Symbolbild Illegale Einwanderer protestieren

Foto von https://www.netzplanet.net/

Den vielen alternativen Medien sind regelmäßig Berichte über An- und Übergriffe auf die heimische Bevölkerung, zum Teil auf “Helfer“, Polizisten, Sanitäter, Freiwillige, etc. zu entnehmen.
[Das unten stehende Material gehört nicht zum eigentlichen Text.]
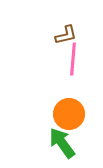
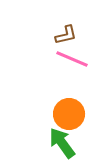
pink line: moved 1 px left; rotated 72 degrees counterclockwise
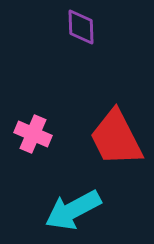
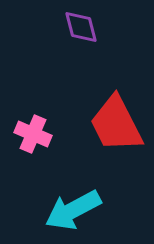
purple diamond: rotated 12 degrees counterclockwise
red trapezoid: moved 14 px up
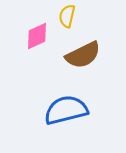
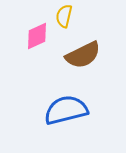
yellow semicircle: moved 3 px left
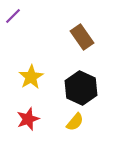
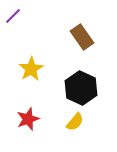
yellow star: moved 8 px up
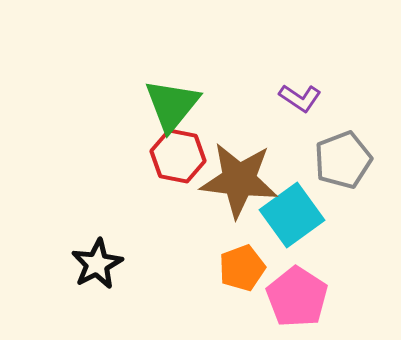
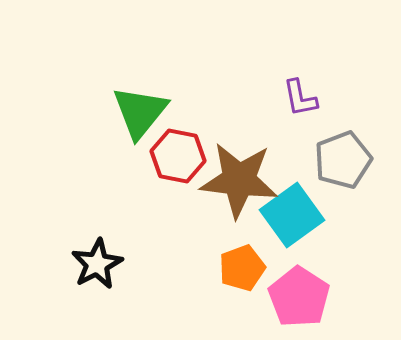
purple L-shape: rotated 45 degrees clockwise
green triangle: moved 32 px left, 7 px down
pink pentagon: moved 2 px right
Vergewaltigungen, Einbrüche, Wegzoll, Messerattacken, all diese Vorfälle sind eine reale Bedrohung für die angestammten Einwohner in Dörfern, Gemeinden und Städten im deutschsprachigen Raum!

Leider mangelt es bisher an einer ernstzunehmenden Dokumentation solcher Vorfälle, wohl auch, weil Betroffene einen Maulkorb verpasst bekommen und ihnen angedroht wird, falls sie etwas zu den genauen Umständen irgendwelcher Vorfälle im Zusammenhang mit “Flüchtlingen“ öffentlich machen, sie beispielsweise ihre Arbeit verlieren (oder schlimmeres!?).

Es wird Zeit, diesem Treiben, dieser ungeheuerlichen Ungerechtigkeit ein Ende zu setzen und endlich in aller Öffentlichkeit die Vielzahl an Vorfällen sauber zu dokumentieren, die täglich von jenen unter dem Teppich gehalten werden wollen, die im echten Leben am vermeintlich längeren Hebel sitzen.